Messaging app Telegram wants a US court to dismiss the allegations put forward by the Securities and Exchange Commission (SEC) about its token being a security.

Telegram outlined its case in a court filing submitted on Tuesday, where it refuted all the allegations made by the SEC.

“Plaintiff’s claims are without merit as Telegram‘s private placement to highly sophisticated, accredited investors was conducted pursuant to valid exemptions to registration under the federal securities laws and Grams will not be securities when they are created at the time of launch on the TON Blockchain,” the filing reads.

“[…] Plaintiff has engaged in improper ‘regulation by enforcement’ in this nascent area of the law, failed to provide clear guidance and fair notice of its views as to what conduct constitutes a violation of the federal securities laws, and has now adopted an ad hoc legal position that is contrary to judicial precedent and the publicly expressed views of its own high-ranking officials,” it adds.

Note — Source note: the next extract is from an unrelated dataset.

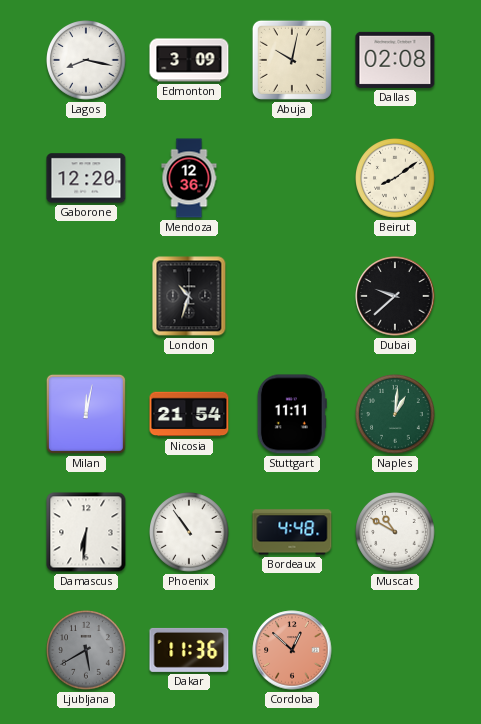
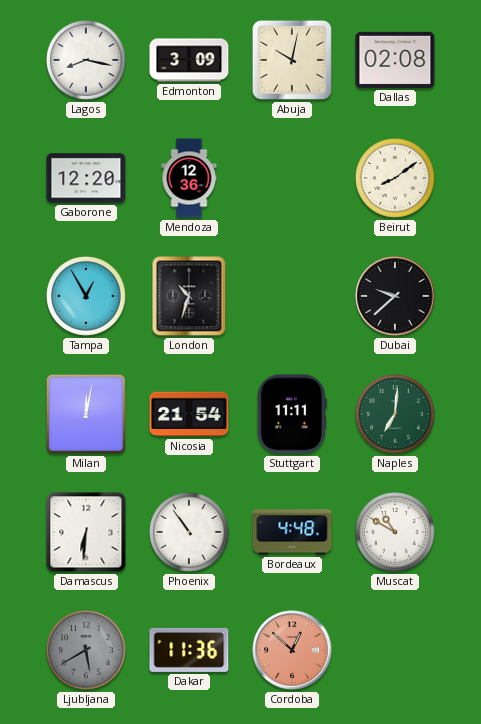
Tampa: none -> 12:55
Naples: 1:01 -> 7:01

Telegram noted it had “voluntarily engaged” with the SEC, allegedly asking for guidance on how to avoid breaking federal securities laws, but claimed the regulator failed to help before it decided to enact enforcement action.

Additionally, Telegram said its Gram tokens are yet to be created and noted that “if and when they do, they will constitute a currency and/or commodity — not securities under the federal securities laws.”

Telegram agreed to stop selling its Gram tokens in October this year. At the time, a court filing said it had made the decision to do so “to maintain the status quo” until the court could “resolve the legal issues at the heart of the matter.”

Originally, Telegram told investors that it was planning to deliver the “first batches” of Gram by October 31. But, the SEC secured an emergency restraining order against Telegram in mid-October, halting its token sale.

The SEC has certainly been kept busy in recent months. In September, it charged adult content marketplace Fantasy Market with running a fraudulent ICO and sued a cryptocurrency startup for selling $14.6M worth of unregistered tokens.

The process to date certainly hasn’t been straightforward, but who can blame the regulator given the current rhetoric linking cryptocurrency and crime.